Emotionale letzte Stunden am GBG – Verabschiedung aus dem Kollegium

von GBG-Online

Insgesamt neun Kolleginnen und Kollegen nahmen am 26.6.20 Abschied vom Georg-Büchner-Gymnasium. Davon gehen drei in den Ruhestand, drei Kolleginnen wechseln an andere Schulen und drei Referendarinnen haben feste Stellen bekommen.

Zuerst führten Marlies Lüke und Hajo Wagner am letzten Schultag das Kollegium mit einer kommentierten Bilderauswahl durch ihre bewegten Berufsjahre.

Hajo Wagner brachte Katzenhaie ans Georg-Büchner-Gymnasium. Er fand 2005 als Biolehrer zum GBG, unterrichtete hier auch Physik und hielt zwischenzeitlich allein die Informatik-Fachschaft am Leben. Besonders die jüngeren Kolleginnen und Kollegen verfolgten seinen Bericht über die Teilnahme am Wettbewerb rund um Haie und Rochen im Jahr 2005 mit großem Erstaunen, da sie zu dieser Zeit noch nicht hier arbeiteten. Der vom Sea-Life ausgeschriebene erste Preis bescherte dem GBG zeitweise ein Aquarium, in dem Katzenhaie live in der Schule schlüpften und dabei mit viel Einsatz überwacht wurden. Ein riesiger Presserummel begleitete Hajo Wagner und seine Schülerinnen und Schüler beim Schlüpfen der Tiere. Diese Begeisterung für die Biologie, die hier ganz deutlich wird, wurde auch in den Dankesreden der Kollegen offensichtlich – Hajo Wagner macht nichts halbherzig oder in Ansätzen, sondern mit vollem Einsatz. Sein zweites großes Engagement neben dem naturwissenschaftlichen Bildungsauftrag ist die Homepage des Georg-Büchner-Gymnasiums. Diese wurde von ihm entwickelt, erstellt, gepflegt, gefüllt, verwaltet und ausgebaut. Hajo war ein Meister darin, in teilweise wenigen Minuten Texte einzupflegen, fehlende Fotos kreativ zu ergänzen und damit die Öffentlichkeit am Schulleben teilhaben zu lassen. Aus seinem reichen Bilderfundus entstanden auch die Jahrbücher in liebevoller Detailarbeit und mit geschultem Blick. Zudem hielt er den Kontakt mit der Presse und sorgte dafür, dass unsere gute Arbeit auch in der Öffentlichkeit präsent ist.

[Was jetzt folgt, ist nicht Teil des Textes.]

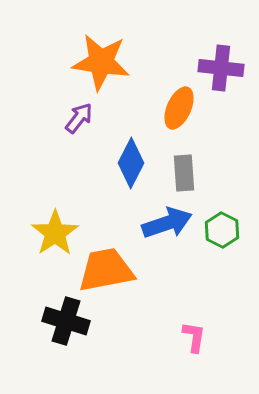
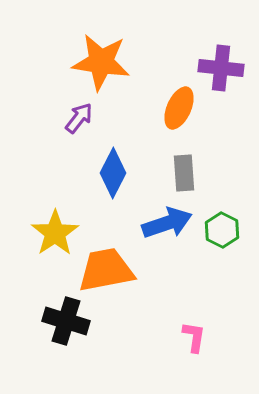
blue diamond: moved 18 px left, 10 px down
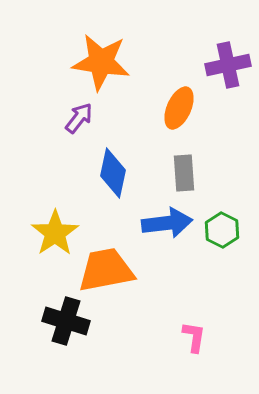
purple cross: moved 7 px right, 3 px up; rotated 18 degrees counterclockwise
blue diamond: rotated 15 degrees counterclockwise
blue arrow: rotated 12 degrees clockwise
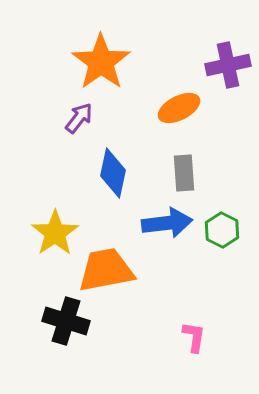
orange star: rotated 28 degrees clockwise
orange ellipse: rotated 39 degrees clockwise
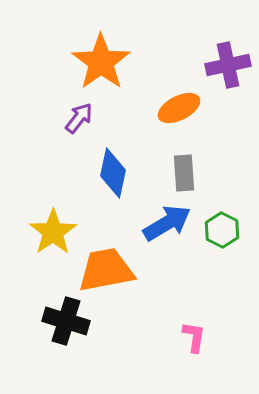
blue arrow: rotated 24 degrees counterclockwise
yellow star: moved 2 px left, 1 px up
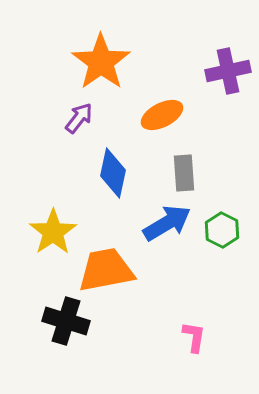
purple cross: moved 6 px down
orange ellipse: moved 17 px left, 7 px down
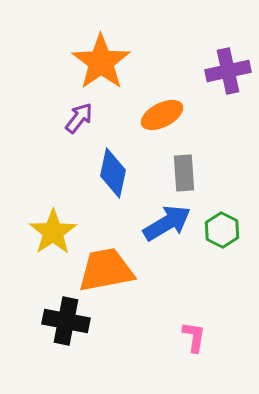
black cross: rotated 6 degrees counterclockwise
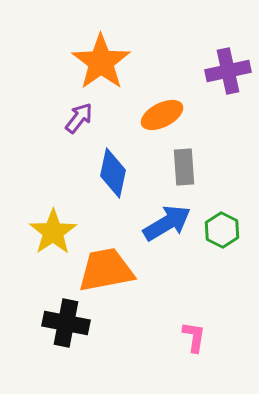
gray rectangle: moved 6 px up
black cross: moved 2 px down
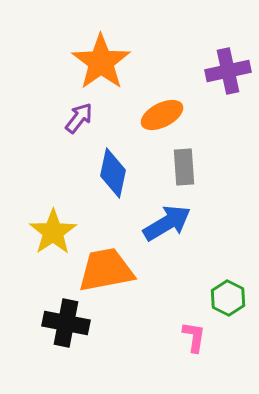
green hexagon: moved 6 px right, 68 px down
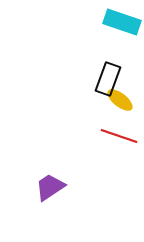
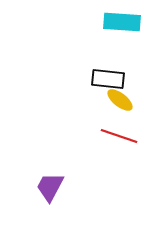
cyan rectangle: rotated 15 degrees counterclockwise
black rectangle: rotated 76 degrees clockwise
purple trapezoid: rotated 28 degrees counterclockwise
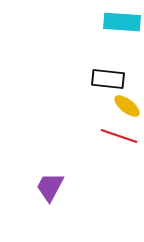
yellow ellipse: moved 7 px right, 6 px down
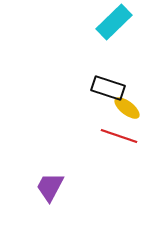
cyan rectangle: moved 8 px left; rotated 48 degrees counterclockwise
black rectangle: moved 9 px down; rotated 12 degrees clockwise
yellow ellipse: moved 2 px down
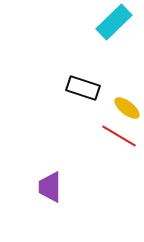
black rectangle: moved 25 px left
red line: rotated 12 degrees clockwise
purple trapezoid: rotated 28 degrees counterclockwise
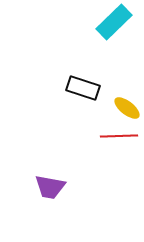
red line: rotated 33 degrees counterclockwise
purple trapezoid: rotated 80 degrees counterclockwise
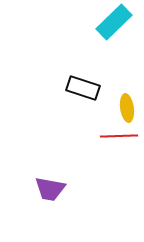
yellow ellipse: rotated 44 degrees clockwise
purple trapezoid: moved 2 px down
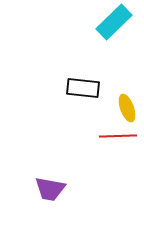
black rectangle: rotated 12 degrees counterclockwise
yellow ellipse: rotated 12 degrees counterclockwise
red line: moved 1 px left
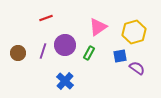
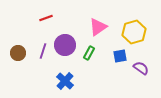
purple semicircle: moved 4 px right
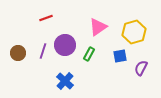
green rectangle: moved 1 px down
purple semicircle: rotated 98 degrees counterclockwise
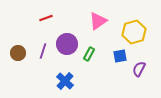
pink triangle: moved 6 px up
purple circle: moved 2 px right, 1 px up
purple semicircle: moved 2 px left, 1 px down
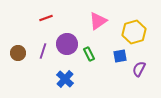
green rectangle: rotated 56 degrees counterclockwise
blue cross: moved 2 px up
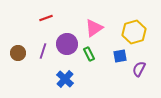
pink triangle: moved 4 px left, 7 px down
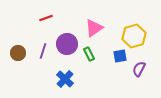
yellow hexagon: moved 4 px down
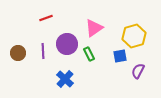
purple line: rotated 21 degrees counterclockwise
purple semicircle: moved 1 px left, 2 px down
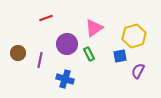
purple line: moved 3 px left, 9 px down; rotated 14 degrees clockwise
blue cross: rotated 24 degrees counterclockwise
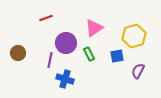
purple circle: moved 1 px left, 1 px up
blue square: moved 3 px left
purple line: moved 10 px right
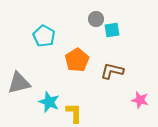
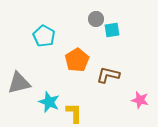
brown L-shape: moved 4 px left, 4 px down
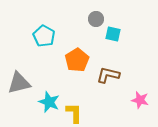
cyan square: moved 1 px right, 4 px down; rotated 21 degrees clockwise
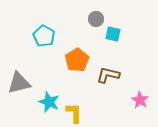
pink star: rotated 18 degrees clockwise
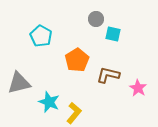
cyan pentagon: moved 3 px left
pink star: moved 2 px left, 12 px up
yellow L-shape: rotated 40 degrees clockwise
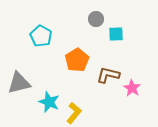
cyan square: moved 3 px right; rotated 14 degrees counterclockwise
pink star: moved 6 px left
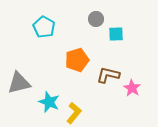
cyan pentagon: moved 3 px right, 9 px up
orange pentagon: rotated 15 degrees clockwise
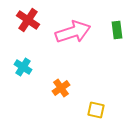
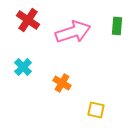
green rectangle: moved 4 px up; rotated 12 degrees clockwise
cyan cross: rotated 12 degrees clockwise
orange cross: moved 1 px right, 5 px up; rotated 24 degrees counterclockwise
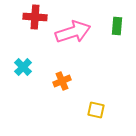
red cross: moved 7 px right, 3 px up; rotated 30 degrees counterclockwise
orange cross: moved 2 px up; rotated 36 degrees clockwise
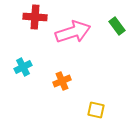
green rectangle: rotated 42 degrees counterclockwise
cyan cross: rotated 18 degrees clockwise
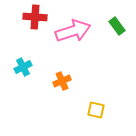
pink arrow: moved 1 px up
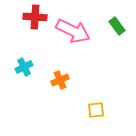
pink arrow: rotated 44 degrees clockwise
cyan cross: moved 1 px right
orange cross: moved 2 px left, 1 px up
yellow square: rotated 18 degrees counterclockwise
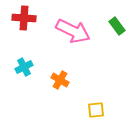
red cross: moved 11 px left, 1 px down
orange cross: rotated 36 degrees counterclockwise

Hajo Wagner hinterlässt sehr große Fußstapfen und wahrscheinlich wird sich erst im nächsten Schuljahr wirklich zeigen, wie sehr er seinen Kolleginnen und Kollegen in den Fachschaften als kompetenter Ansprechpartner, den Schülerinnen und Schülern als begeisterter Lehrer und den Mitgliedern der Schulgemeinschaft in seiner Funktion als Dokumentator fehlen wird.

Mit Marlies Lüke, die seit 1981 zur ersten Belegschaft der damals noch „Gymnasium Büttgen i.E (im Entstehen) genannten Schule gehörte, verlässt ein „Urgestein“ die Schule. Sie ließ das Kollegium auf ihre vielfältige Zeit zurückblicken, in der sie unter 3 verschiedenen Schulleitern und mit ca. 200 Kolleginnen u. Kollegen arbeitete.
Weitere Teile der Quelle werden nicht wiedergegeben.